U.S. Water is the owner and operator of the water treatment facility that provides drinking water for Lexington and for Public Water District 2 of Higginsville, Mo. EPA found Clean Air Act and EPCRA violations during inspections at the facility June 30, 2004 and Jan. 12, 2005.
Jim Gulliford, EPA Region 7 administrator in Kansas City, Kan., said, “We consider these types of violations to be very serious. EPA is committed to drinking water security and safe chemical handling practices, both of which are fundamental to protecting community members and emergency responders.”
EPA issued an administrative compliance order that requires the facility to comply with the chemical safety provisions of Section 112 of the Clean Air Act. These provisions require facilities that store or use hazardous substances to maintain a safe facility, identify hazards that could lead to accidental release, and institute measures to minimize the consequences of releases that do occur. The compliance order requires the facility to be inspected by a certified professional engineer. U.S. Water will be required to follow the engineer’s recommendations for improving the safety of the facility.
U.S. Water could be liable for penalties of up to $32,500 per day for each violation of Section 112 of the Clean Air Act, and up to $32,500 for each violation of EPCRA.
The EPCRA violations were failure to provide chemical inventory information to the local fire department, local emergency planning committee and state emergency response commission. This information is critical for emergency planning and response activities relating to the U.S. Water facility. The complaint requires the facility to come into compliance with regulations in addition to paying the proposed penalties.

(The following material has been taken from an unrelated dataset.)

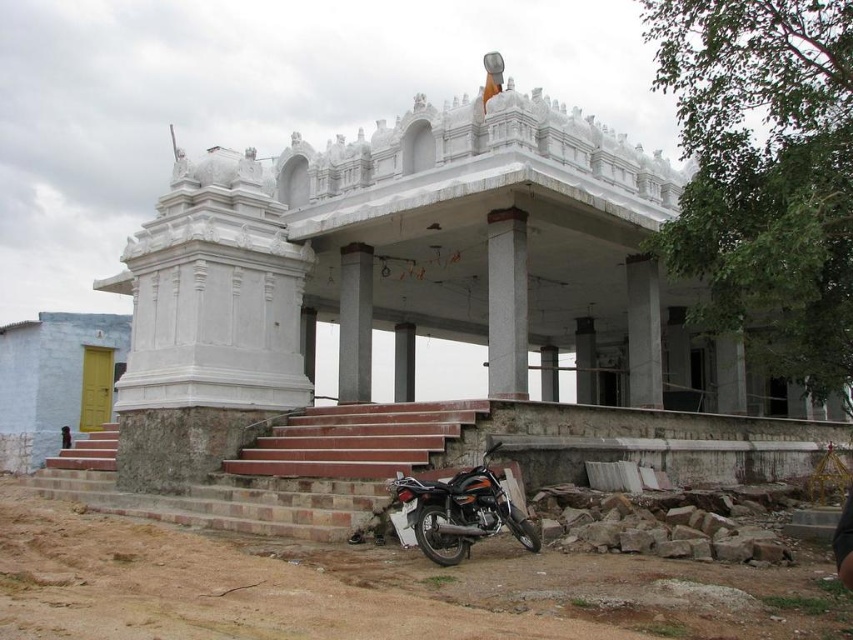 You are standing at the entrance of the temple and want to take a photo of the smooth concrete column at center. Where should you position yourself to capture it in the frame?

The smooth concrete column at center is located at point (508, 304), so you should position yourself at the entrance facing towards the coordinates (508, 304) to capture it in the frame.

From the picture: You are a visitor standing at the base of the temple steps. You want to take a photo of the temple structure. To get a better angle, you need to move either the brick stairs at lower center or the smooth concrete pillar at center. Which object should you move to avoid blocking the view?

The brick stairs at lower center has a larger size compared to the smooth concrete pillar at center, so moving the brick stairs at lower center would be more effective in unblocking the view since it is the bigger obstruction. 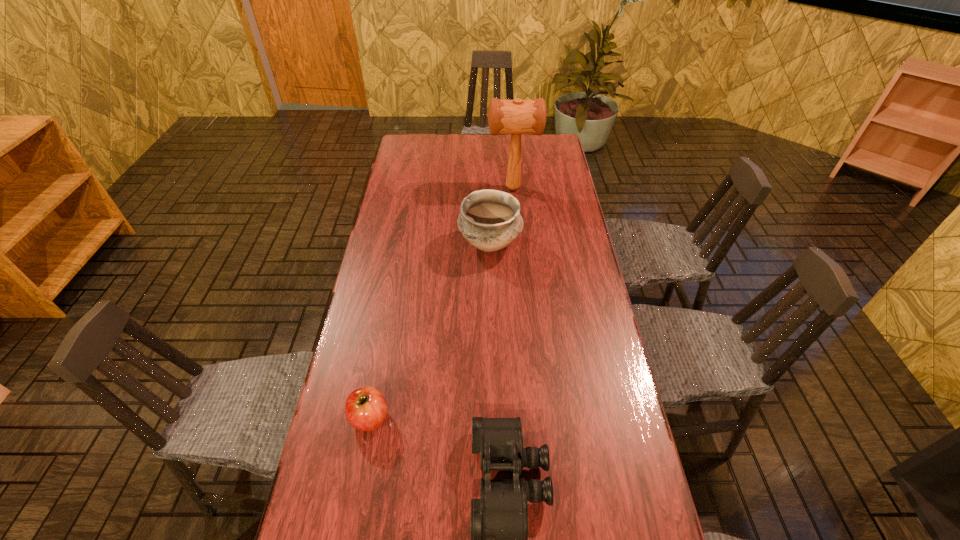 The height and width of the screenshot is (540, 960). In order to click on vacant area that satisfies the following two spatial constraints: 1. on the strike surface of the farthest object; 2. on the front side of the leftmost object in this screenshot , I will do `click(533, 417)`.

Identify the location of blank area in the image that satisfies the following two spatial constraints: 1. on the strike surface of the farthest object; 2. on the front side of the leftmost object. (533, 417).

EPCRA and Section 112 of the Clean Air Act are intended to inform citizens about chemicals in the community, prevent releases of hazardous chemicals, protect the community and emergency responders in an event of accidental releases, and improve emergency response to releases.
The Missouri Department of Natural Resources (MDNR) accompanied EPA on the January 12, 2005, inspection of U.S. Water. Following the inspection, MDNR issued U.S. Water a Notice of Violation for violations of Missouri’s safe drinking water statutes and regulations. U.S. Water is working to address the violations included in the notice.